He doesn't know why, but he wants be called Frank. A week after he apparently awoke on a beach in Kent with no idea who he is or how he got there, however, the true identity of this mysterious amnesiac is still bewildering police and the local community.
The polite and well-spoken man, thought to be in his early fifties to late sixties, turned up at Victoria Hospital in the coastal town of Deal last Wednesday clutching sunglasses, a walking stick and a packet of cigarettes.
Dressed tidily in a white T-shirt, black Wrangler jeans and a patterned sweatshirt, and prepared for the elements with a navy blue walker's coat and beige walking boots, he is believed to have been living relatively normally until all knowledge of his past life deserted him.
With little to go on, and receiving no missing persons alerts matching his description, police have now issued a photograph of him and called for the public's help in the investigation.
Detective Sergeant Shaun Creed, who is leading the efforts to find the man his life and home, told The Independent he seemed "quite calm, a little bit withdrawn but not overtly distressed".
"When asked his name, he felt Frank was something he wanted to say, but other than that he doesn't seem to have any recall of his memories," said Mr Creed. He added that the man arrived at the hospital complaining of "a pounding headache, pain to the neck and memory loss", but tests have revealed no apparent reason for his problems.
He has since been transferred to the Queen Elizabeth the Queen Mother Hospital in Margate where, Mr Creed said, he has "preferred to take himself out of the ward to a quieter area, but he's quite happy to talk to people on a one-to-one basis."
He is not the first man with no memories to appear as if from nowhere on a British beach.
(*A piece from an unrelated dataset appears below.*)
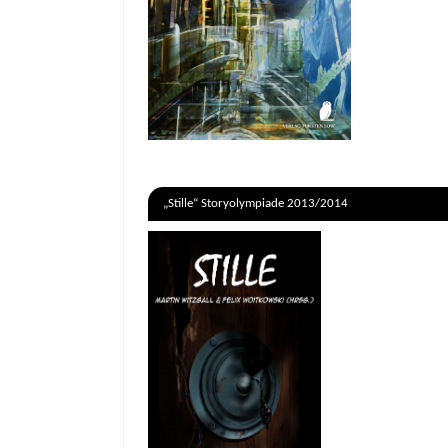
„Stille“ Storyolympiade 2013/2014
In 2005 Andreas Grassl, a 20-year-old German national who came to be known as the Piano Man, became the subject of a worldwide identity hunt during which he spoke no words but did show a keeness for playing the instrument.
He suddenly began communicating again after several months, leading some to speculate that he had faked his condition, but hospital staff maintained his illness – put down to pressure he felt about being gay – was real.
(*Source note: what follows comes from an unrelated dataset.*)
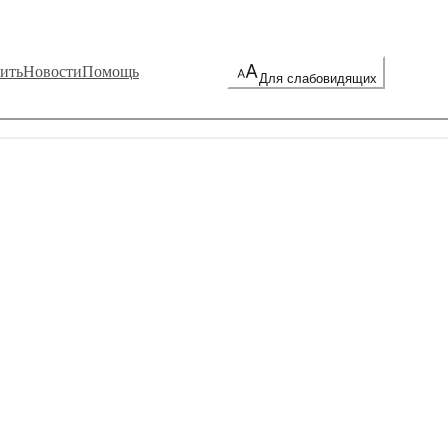
ить
Новости
Помощь
Для слабовидящих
However John Darwin, who stumbled into a police station in 2007 claiming not to know who he was, later turned out to have faked his own death while living with his wife as part of a life insurance fraud.
Yet according to Eli Jaldow, a consultant neuro-psychologist at the memory disorders clinic at St Thomas's hospital in central London, such cases are very real and tend to be caused by financial, marital or social stress rather than bangs to the head.
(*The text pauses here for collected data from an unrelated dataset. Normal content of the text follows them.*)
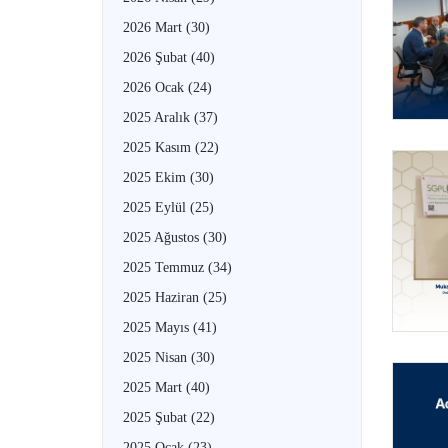
2026 Mart
(30)
2026 Şubat
(40)
2026 Ocak
(24)
2025 Aralık
(37)
2025 Kasım
(22)
2025 Ekim
(30)
2025 Eylül
(25)
2025 Ağustos
(30)
2025 Temmuz
(34)
2025 Haziran
(25)
2025 Mayıs
(41)
2025 Nisan
(30)
2025 Mart
(40)
2025 Şubat
(22)
2025 Ocak
(23)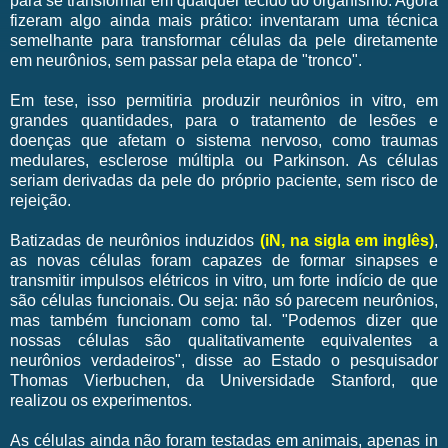
para se transformar em qualquer tecido do organismo. Agora
fizeram algo ainda mais prático: inventaram uma técnica
semelhante para transformar células da pele diretamente
em neurônios, sem passar pela etapa de "tronco".
Em tese, isso permitiria produzir neurônios in vitro, em
grandes quantidades, para o tratamento de lesões e
doenças que afetam o sistema nervoso, como traumas
medulares, esclerose múltipla ou Parkinson. As células
seriam derivadas da pele do próprio paciente, sem risco de
rejeição.
Batizadas de neurônios induzidos
(iN, na sigla em inglês)
,
as novas células foram capazes de formar sinapses e
transmitir impulsos elétricos in vitro, um forte indício de que
são células funcionais. Ou seja: não só parecem neurônios,
mas também funcionam como tal. "Podemos dizer que
nossas células são qualitativamente equivalentes a
neurônios verdadeiros", disse ao Estado o pesquisador
Thomas Vierbuchen, da Universidade Stanford, que
realizou os experimentos.
As células ainda não foram testadas em animais, apenas in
"There's a switch in certain susceptible individuals," he said. "When they're faced with terrible things they can't cope with, there's a self-protective mechanism that kicks in and wipes out all those memories so they don't remember what they've been exposed to."
Dr Jaldow added that the resulting identity blackout, which tends to affect men more than women, can last anything from days to months. Treatments range from simply coaxing memories out through talking to sedation or even hypnosis, though the longer the delay in treatment the more difficult the recovery becomes.